O leitura das colunas de José Martins Pinheiro Júnior desperta muitas reflexões sobre o cotidiano da cidade de São Paulo. Um deles, que certamente desagradará os nostálgicos, é a ideia de uma cidade tranquila e com serviços e produtos de qualidade.
Na sua coluna ‘Coisas da Cidade’, de 24 de janeiro de 1931, o colunista ‘P’, como costumava assinar a seção ‘Coisas da Cidade’, analisa a péssima qualidade dos cafés, e das cafeterias espalhadas pela cidade.
Nas casas de café, segundo o autor, apesar do Estado de São Paulo ser, na época, o maior produtor do grão “não se indica um só estabelecimento assim, já não dizemos luxuoso, mas apenas decente e confortavel, que faça a honra á cidade, e onde o viajante estrangeiro ou mesmo o brasileiro possa fruir agradavelmente uma chicara do seu principal producto”.

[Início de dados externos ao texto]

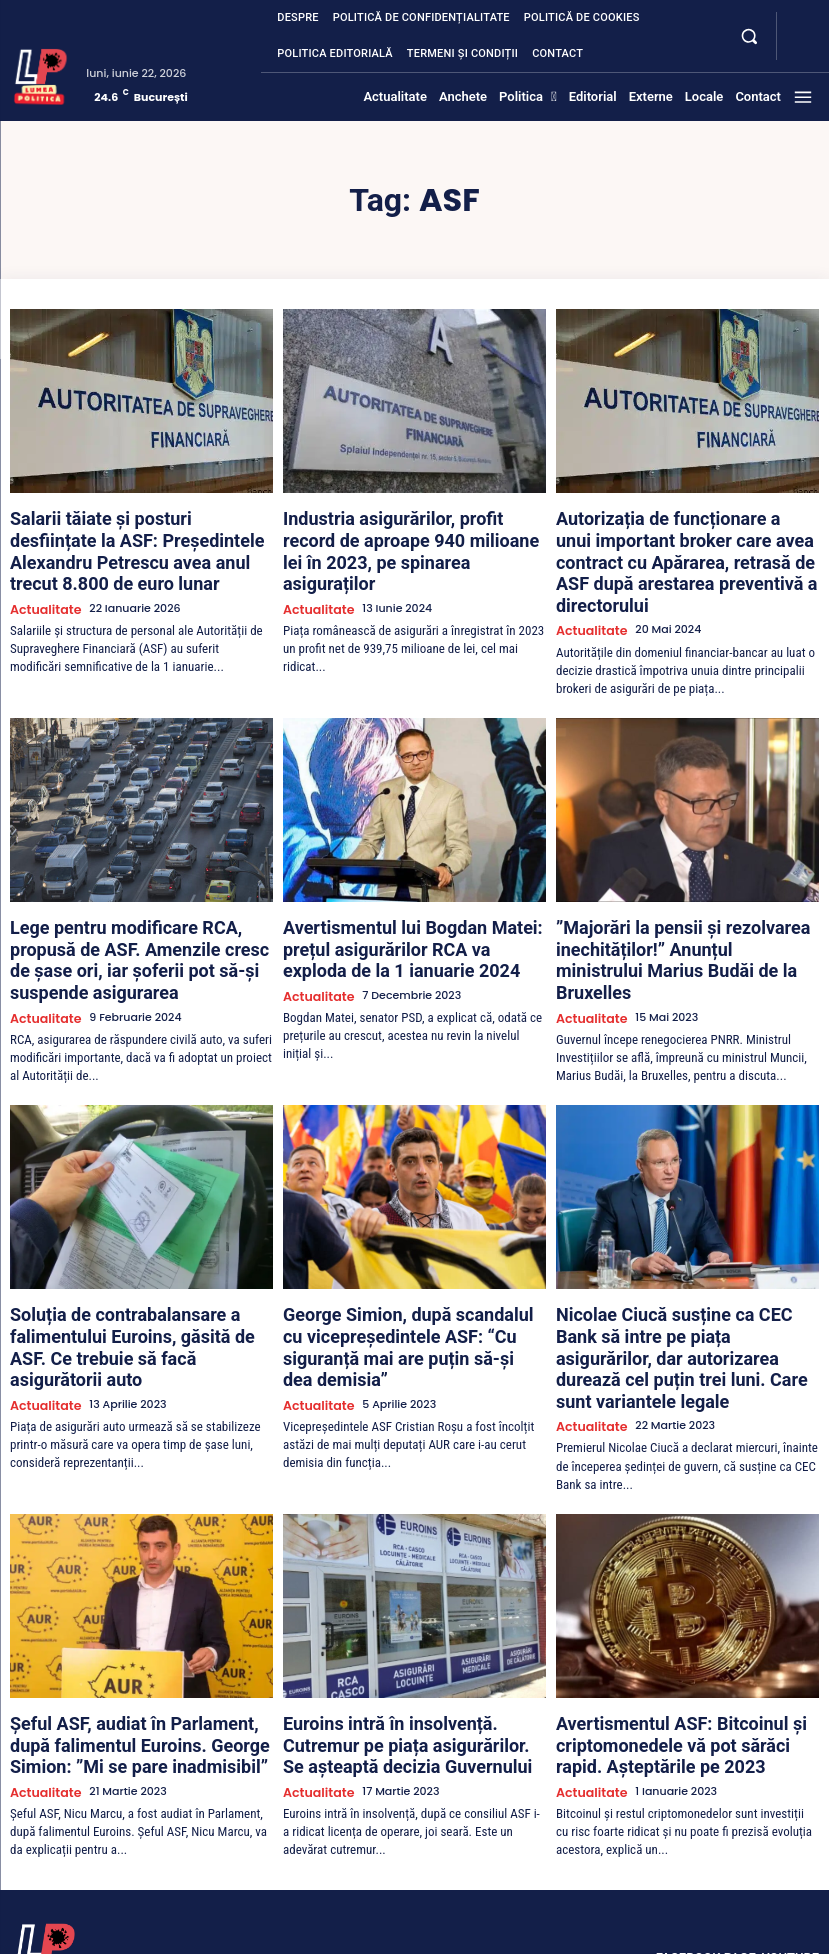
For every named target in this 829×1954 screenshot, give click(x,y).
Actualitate (41, 572)
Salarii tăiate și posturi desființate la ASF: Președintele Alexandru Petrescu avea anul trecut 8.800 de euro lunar (140, 533)
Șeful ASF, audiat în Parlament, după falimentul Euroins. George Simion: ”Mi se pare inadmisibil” (141, 1615)
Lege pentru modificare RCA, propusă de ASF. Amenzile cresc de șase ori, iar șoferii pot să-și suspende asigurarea (137, 899)
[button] (748, 35)
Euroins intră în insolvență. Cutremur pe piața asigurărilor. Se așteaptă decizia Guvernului (407, 1615)
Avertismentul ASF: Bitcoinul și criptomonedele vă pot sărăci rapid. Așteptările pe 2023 (667, 1615)
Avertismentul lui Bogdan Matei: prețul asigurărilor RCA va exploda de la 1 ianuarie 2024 (404, 899)
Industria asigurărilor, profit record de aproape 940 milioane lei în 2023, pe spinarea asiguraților (400, 533)
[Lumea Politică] (40, 74)
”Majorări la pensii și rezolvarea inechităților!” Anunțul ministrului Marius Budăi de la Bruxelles (683, 899)
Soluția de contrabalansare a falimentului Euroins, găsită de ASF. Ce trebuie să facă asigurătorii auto (140, 1249)
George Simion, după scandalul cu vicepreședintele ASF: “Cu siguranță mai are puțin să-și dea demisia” (409, 1249)
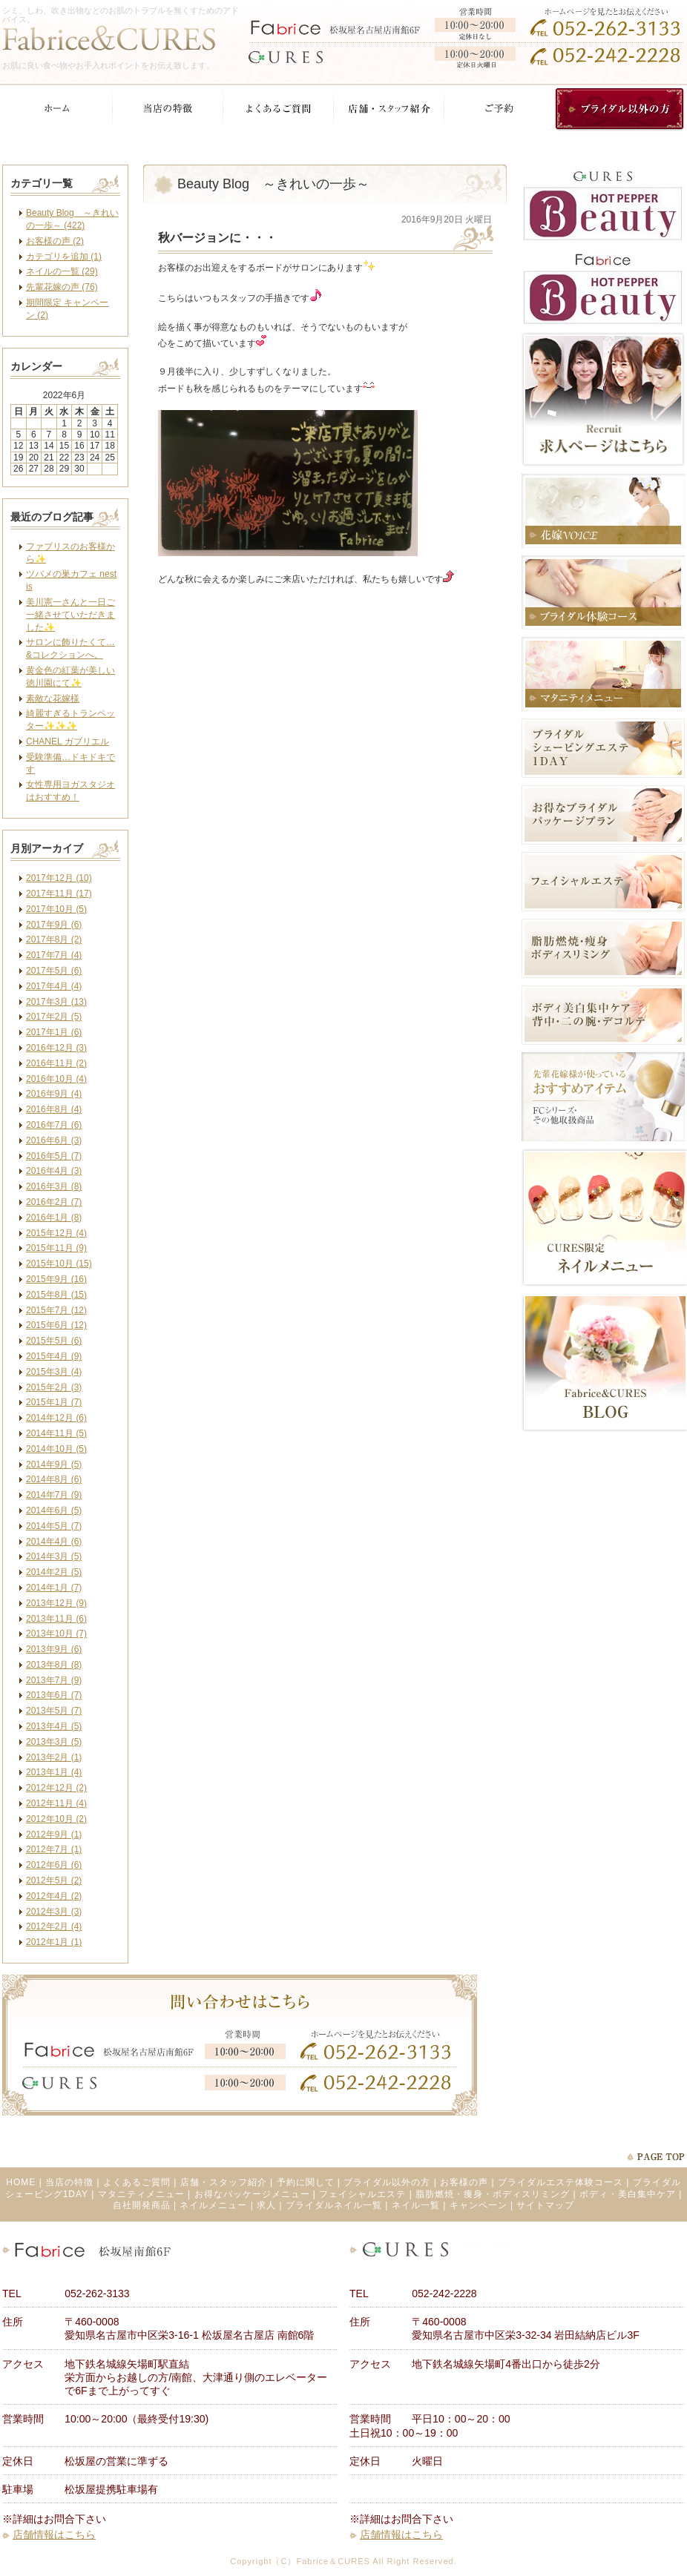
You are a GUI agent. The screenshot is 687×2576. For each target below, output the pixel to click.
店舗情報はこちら (54, 2534)
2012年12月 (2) (56, 1788)
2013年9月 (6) (54, 1649)
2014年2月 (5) (54, 1572)
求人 (266, 2205)
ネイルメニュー (213, 2205)
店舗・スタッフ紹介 (223, 2182)
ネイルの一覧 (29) (62, 271)
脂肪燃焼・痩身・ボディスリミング (492, 2194)
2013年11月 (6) (56, 1619)
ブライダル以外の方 (387, 2182)
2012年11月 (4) (56, 1803)
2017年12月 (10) (59, 878)
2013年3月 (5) (54, 1742)
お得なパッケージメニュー (252, 2194)
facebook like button (455, 622)
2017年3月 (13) (56, 1002)
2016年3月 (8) (54, 1186)
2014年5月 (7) (54, 1526)
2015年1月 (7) (54, 1402)
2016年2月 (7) (54, 1202)
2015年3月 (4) (54, 1372)
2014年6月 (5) (54, 1510)
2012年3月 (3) (54, 1911)
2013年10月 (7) (56, 1633)
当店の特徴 (69, 2182)
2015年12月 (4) (56, 1233)
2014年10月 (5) (56, 1449)
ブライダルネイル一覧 (334, 2205)
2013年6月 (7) (54, 1695)
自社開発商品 (142, 2205)
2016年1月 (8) (54, 1217)
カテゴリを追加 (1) (64, 256)
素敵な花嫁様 (52, 698)
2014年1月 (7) (54, 1587)
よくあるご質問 (137, 2182)
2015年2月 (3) (54, 1387)
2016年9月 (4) (54, 1094)
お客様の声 (464, 2182)
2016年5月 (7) (54, 1156)
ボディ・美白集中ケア (627, 2194)
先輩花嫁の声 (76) (62, 287)
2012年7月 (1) (54, 1849)
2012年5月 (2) (54, 1880)
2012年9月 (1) (54, 1834)
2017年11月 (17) (59, 893)
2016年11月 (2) (56, 1063)
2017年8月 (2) (54, 939)
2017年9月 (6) (54, 924)
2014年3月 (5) (54, 1556)
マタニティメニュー (141, 2194)
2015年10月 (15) (59, 1263)
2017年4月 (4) (54, 986)
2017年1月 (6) (54, 1032)
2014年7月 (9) (54, 1495)
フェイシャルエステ (362, 2194)
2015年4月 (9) (54, 1356)
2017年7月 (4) (54, 955)
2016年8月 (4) (54, 1109)
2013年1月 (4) (54, 1772)
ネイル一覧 (416, 2205)
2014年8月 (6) (54, 1479)
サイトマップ (545, 2205)
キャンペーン (478, 2205)
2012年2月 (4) (54, 1926)
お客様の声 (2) (55, 241)
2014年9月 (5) (54, 1464)
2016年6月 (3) (54, 1140)
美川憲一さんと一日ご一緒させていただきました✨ (70, 615)
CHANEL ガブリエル (67, 741)
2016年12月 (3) (56, 1048)
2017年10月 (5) (56, 909)
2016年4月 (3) (54, 1171)
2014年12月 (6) (56, 1418)
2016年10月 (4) (56, 1079)
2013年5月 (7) (54, 1710)
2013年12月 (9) (56, 1603)
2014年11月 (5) (56, 1433)
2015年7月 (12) (56, 1310)
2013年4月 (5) (54, 1726)
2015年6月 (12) (56, 1325)
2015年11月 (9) (56, 1248)
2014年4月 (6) (54, 1541)
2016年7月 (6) (54, 1125)
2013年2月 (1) (54, 1757)
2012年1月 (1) (54, 1942)
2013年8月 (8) (54, 1664)
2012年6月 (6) (54, 1865)
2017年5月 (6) (54, 970)
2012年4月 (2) (54, 1896)
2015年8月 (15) (56, 1294)
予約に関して (306, 2182)
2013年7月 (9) (54, 1680)
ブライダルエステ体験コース (560, 2182)
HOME (21, 2182)
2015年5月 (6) (54, 1340)
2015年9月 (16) (56, 1279)
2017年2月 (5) (54, 1016)
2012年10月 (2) (56, 1819)
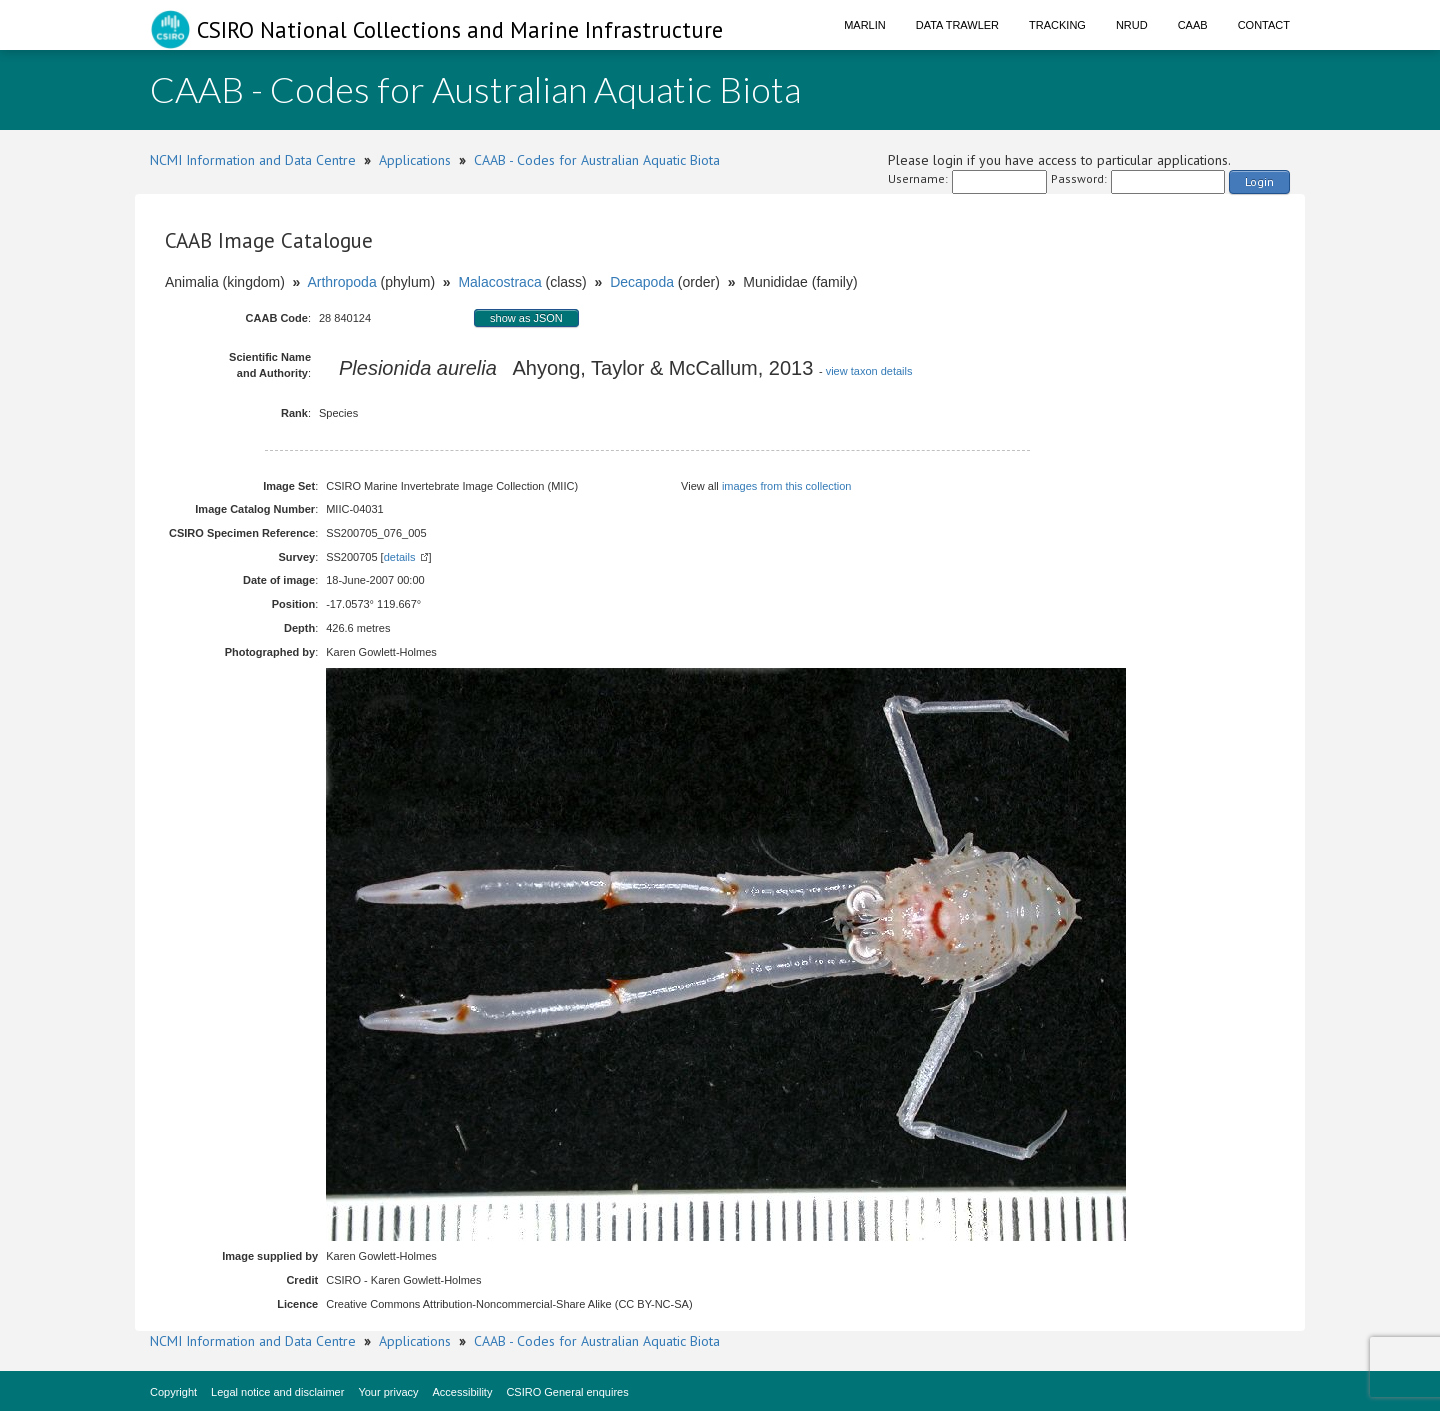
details (400, 557)
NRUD (1132, 25)
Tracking (1057, 25)
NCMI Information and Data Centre (253, 160)
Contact (1264, 25)
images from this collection (787, 486)
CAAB (1193, 25)
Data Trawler (957, 25)
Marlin (865, 25)
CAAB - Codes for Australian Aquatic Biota (597, 160)
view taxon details (869, 371)
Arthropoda (341, 282)
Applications (415, 160)
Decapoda (642, 282)
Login (1259, 181)
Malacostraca (499, 282)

Estadão - 24 de janeiro de 1931

Leia a íntegra do texto com a grafia da época:
OS CAFÉS
Publicaram os jornaes, ante- hontem, uma curiosa lista de estabelecimentos que venderm café, e cujo producto fol examinado pela Inspectoria do Policiamento da Alimentação: em quasi todos, o cafés vendido ao publico era de má qualidade. Em poucos, pouquissimos, apenas toleravel. E somente um offerecia ao publico producto considerado bom.E’ espantoso que nesta capital do café, quasi todas as torrefacções, das visitadas pelos fiscaes, vendam ao publico uma pessima mercadoria, e justamente quando o café se acha tão barato. Se Isso se dá com as torrefacções, que não succederá com os cafés do centro e dos arrabaldes, que o fornecem em chicaras ao publico?
Já mostrámos, mais de uma vez, a nossa triste situação de terra do café que não pode apresentar ao forasteiro um só café decente, bem installado e bem servido, como se encontram tão numerosos nas capitaes estrangeiras, e sobretudo em Buenos Aires.. Em toda parte, ha cafés excellentes pela installações e não raro pelo producto servido, onde o freguez se serve tranquillamente, num ambiente confortavel e attrahente, podendo mesmo lêr os jornaes da terra e os de fôra sem os apertões, os encontrões incommodos da freguesia.
Entretanto, em Sâo Paulo, cujos agricultores são os maiores productores de café, não se indica um só estabelecimento assim, já não dizemos luxuoso, mas apenas decente e confortavel, que faça a honra á cidade, e onde o viajante estrangeiro ou mesmo o brasileiro possa fruir agradavelmente uma chicara do seu principal producto. Os estabelecimentos do centro, e com maioria de razão os dos bairros, são acanhados, pouco asseiados, em geral mal frequentados, de sorte que pouca gente se anima sentar-se por dois minutos numa cadeira estragada, diante de um vasilhame esbeiçado a tendo ao lado alguns sujeitos a cuspirem continuamente no ladrilho já sujo.
- E o producto? não será tambem de pessima qualidade como o das torrefacções?... - Р.
‘P’: Um cronista da cidade de São Paulo
José Martins Pinheiro Junior, ou ‘P’, como assinava, nasceu em 12 de abril de 1884 em Silveiras (SP). Formou-se em Direito pela Faculdade de Direito de São Paulo, em 1907. Dois anos depois, entrou para o jornal ‘O Estado de São Paulo’ como redator, cargo que exerceu durante 35 anos. No jornal, além de redigir a seção ‘Coisas da Cidade’ ocupou-se da também da coluna “Revista das Revistas”. Também foi um dos fundadores da ‘Revista do Brasil’ (1916) e do Diário da Noite (1926).
Como advogado foi nomeado, em 1931, para o cargo de Curador Fiscal das Massas Falidas da cidade de São Paulo, que ocupou até 1954 quando se aposentou. Pinheiro Junior faleceu em 2 de outubro de 1958. No Acervo Estadão estão registrados 3.311 textos publicados por ele entre os anos 1910 e 1945.